Önümüzdeki ay başında (Eylül 2021) bu yılın ikinci çeyreğinde (nisan, mayıs ve haziran) Türkiye GSYH’sinin hacimsel olarak ne oranda büyüdüğü açıklanacak. Buna galat olarak “milli gelir artışı” denilir. İkinci çeyrekte “geçen yılın aynı dönemine” (2020’nin ikinci üç ayına) kıyasen sanayi üretiminin %40, perakende satışların %28 artığını TÜİK zaten ilan etti. Ayrıca ihracatın da ithalattan çok daha hızlı arttığını biliyoruz. Bu üç veri, 2021 yılının ikinci üç ayında “görülmemiş” bir büyüme hızı yakalandığını gösteriyor. İstatistikleri yakından izleyenlere göre, büyüme oranı %20’den yüksek çıkabilir. Yılın tamamı için büyüme oranı ise (GSYH’nin 2020’ye kıyasen 2021’deki artışı) tahminen %6.5 olacaktır. Bu oranlar ilan edilir edilmez, naralar atılmaya başlanacaktır. Başta Başkan Erdoğan olmak üzere, son aylarda cereyan eden talihsiz olaylar yüzünden canı çok sıkılan AKP sözcüleri, sonuçlarla övünüp olayı köpürtecektir. Köpürtmekle kalmayıp, haberi balyoz yapıp muhalefetin kafasına kafasına vuracaktır.

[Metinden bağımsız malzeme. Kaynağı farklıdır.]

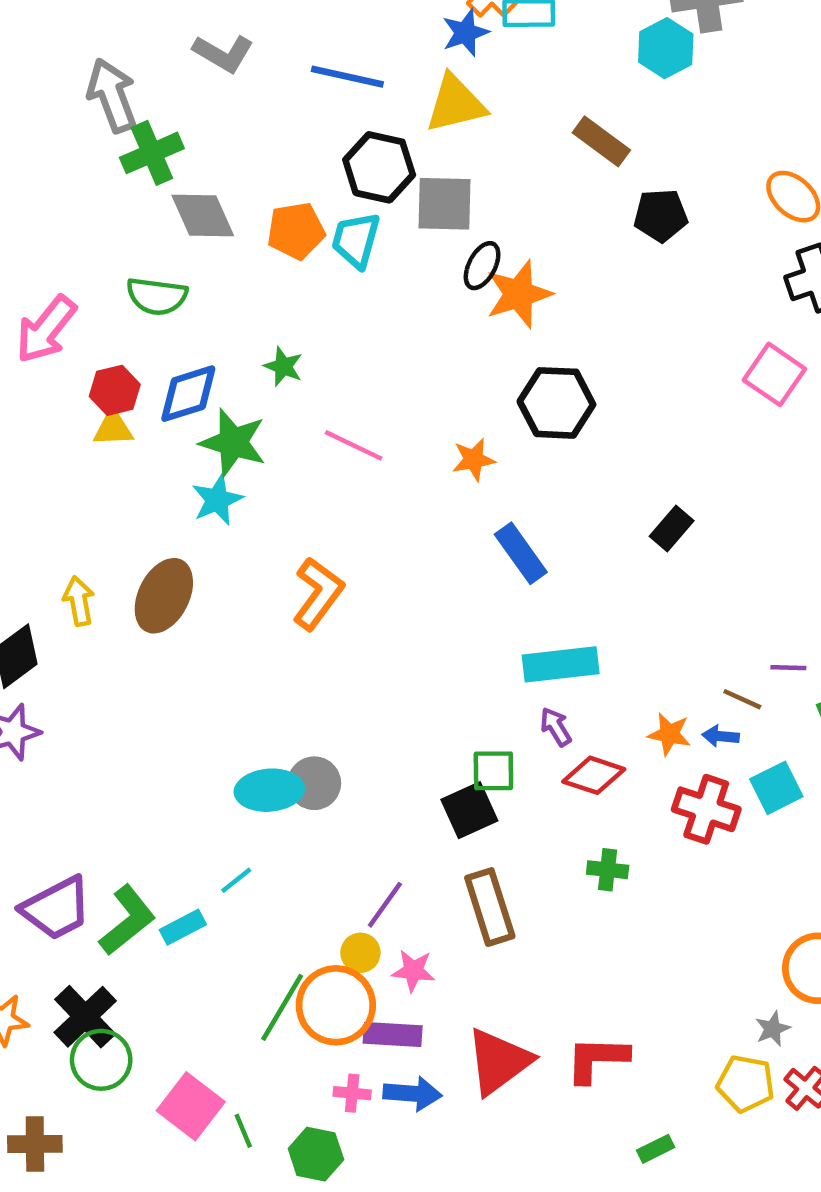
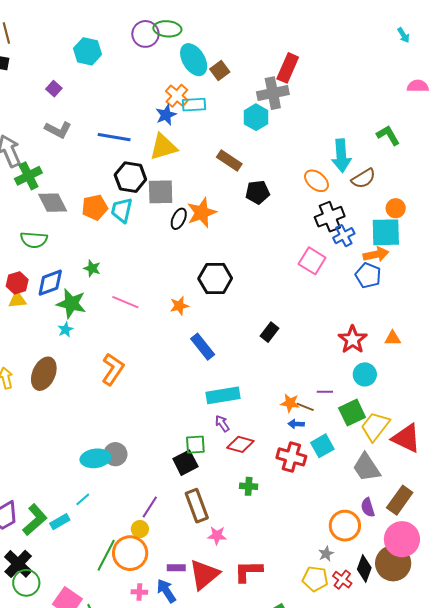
orange star: (519, 294) -> (202, 213), moved
cyan star: (217, 500) -> (66, 330), size x0.7
orange star: (669, 734) -> (290, 403), moved
pink star: (413, 971) -> (217, 535), moved
purple rectangle: (393, 1035) -> (176, 568), moved, size x0.7
blue arrow: (412, 1094) -> (166, 591), turned -125

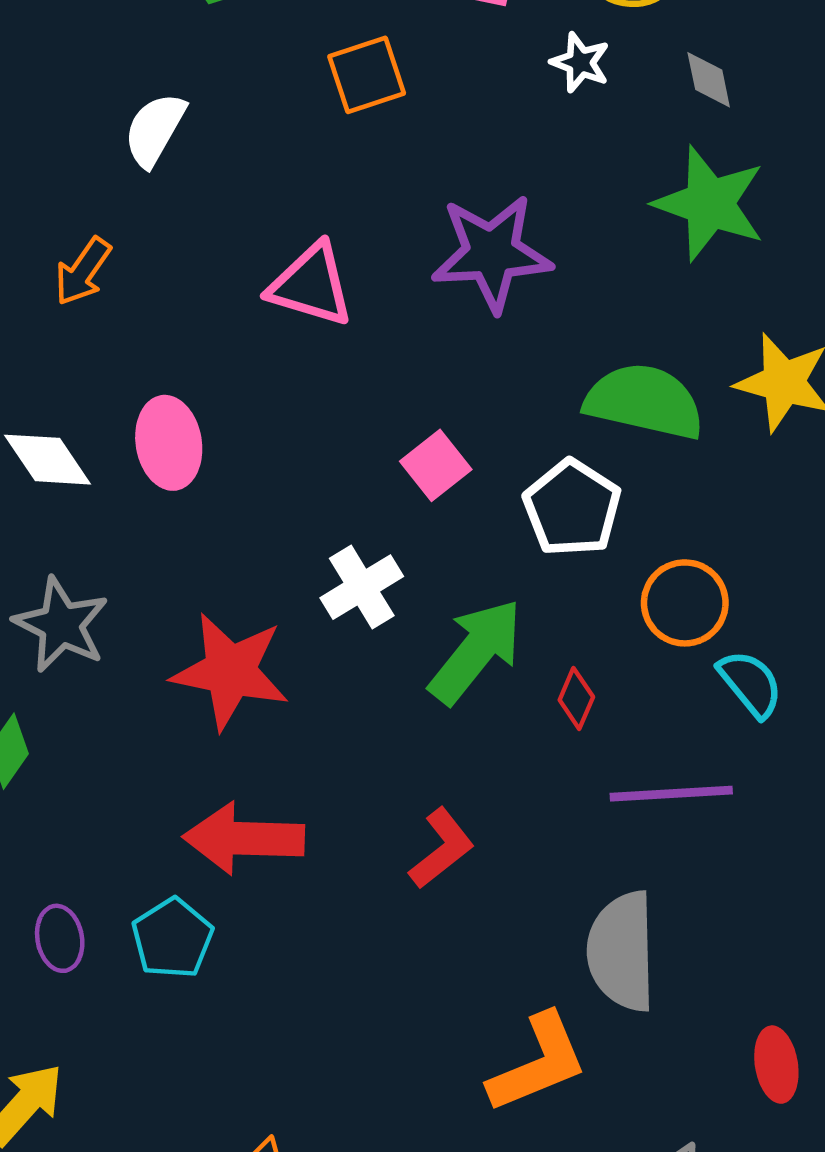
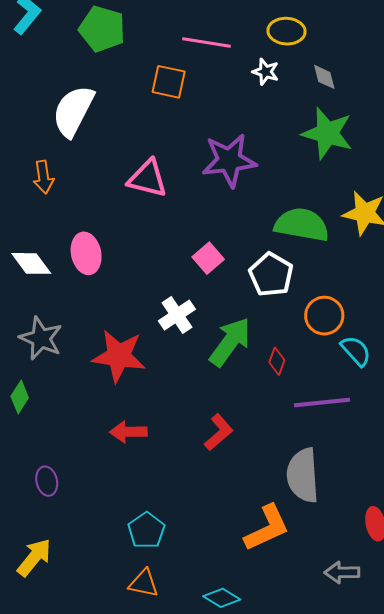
orange square: (367, 75) -> (169, 82), turned 33
white semicircle: (155, 130) -> (73, 111), size x1.5
orange arrow: (83, 271) -> (43, 177), turned -40
red arrow: (244, 838) -> (128, 432), size x0.7
cyan pentagon: (172, 938) -> (146, 530), moved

KİM ZENGİNLEŞTİ İSE O SEVİNSİN

Muhalefet, öncelikle bu ölçümlerin güvenilir olmadığını söyleyecektir. Baz etkisinden bahsedecektir, ki bu doğrudur. Büyümenin bu kadar yüksek çıkmasının sebebi, önceki yılın aynı döneminin küçük olmasıdır. “Büyüme buysa, gelir nerede?” diye soracaktır. Ama Türk ekonomisini izleyen yetkili ve etkili dış merkezler bu sayılara itibar edeceğinden, “Tamamen yanlıştır” da diyemeyecektir. Eleştirilerini daha ziyade “gelir dağılımı adaletsizliği” üzerinde yoğunlaştıracaktır. Buradan kalkarak, “Öyleyse işçi, memur ve emeklilere daha yüksek zam verilsin” diyecektir. Hükümetin finansal istikrarı bozmamak için bu öneriyi kabul etmeyeceğini bildikleri için onu bu taraftan sıkıştıracaktır. Lütfen dikkat! İkinci çeyrekteki büyümeye en büyük katkı “cari açığın küçülmesinden” gelecektir. “Cari açığın küçülmesi GSMH’yi artırır ama halkın nakit gelirini düşürür.” Bu hususu, iktisata merak duyan herkesin iyice anlaması şarttır. Yoksa “Şeytan bunun neresinde” der, durur.

BÜYÜME VE GÖÇMENLER

Geçen yılki %1.9’luk büyüme başarısında da, bu yılın rekor büyümesinde de “sığınmacı göçmenlerin” hatırı sayılır katkısı olduğu kanaatindeyim. ABD, ekonomisinin dinamizmini, her yıl ülkeye kabul ettiği 1 milyondan fazla göçmene borçludur. 1960’tan sonra Almanya’nın hızlı gelişmesinde başta Türkler olmak üzere, bu ülkeye gelen diğer “misafir işçilerin” payı yadsınamaz. Aynı ilgileşim Fransa ve İngiltere için de geçerlidir. Geçenlerde konuştuğum Merkel’in kıdemli bakanlarından Aydan Özoğuz, Almanya’da halen 5 milyon Türk kökenli insan olduğunu söyledi. Bunlara kimse Almanya’ya külfet diye bakmamaktadır. Suriyeli veya Asyalı göçmenlerin çoğu da Türk ekonomisine yük olmaktan çıkmıştır. Göçmen siyasetimizin bir hedefi, göçmenleri kısmen ülkelerine geri göndermek olsa bile bir diğer hedef de, bu kişileri ülkenin “kayıt içi” üretim sistemine entegre etmek olmalıdır.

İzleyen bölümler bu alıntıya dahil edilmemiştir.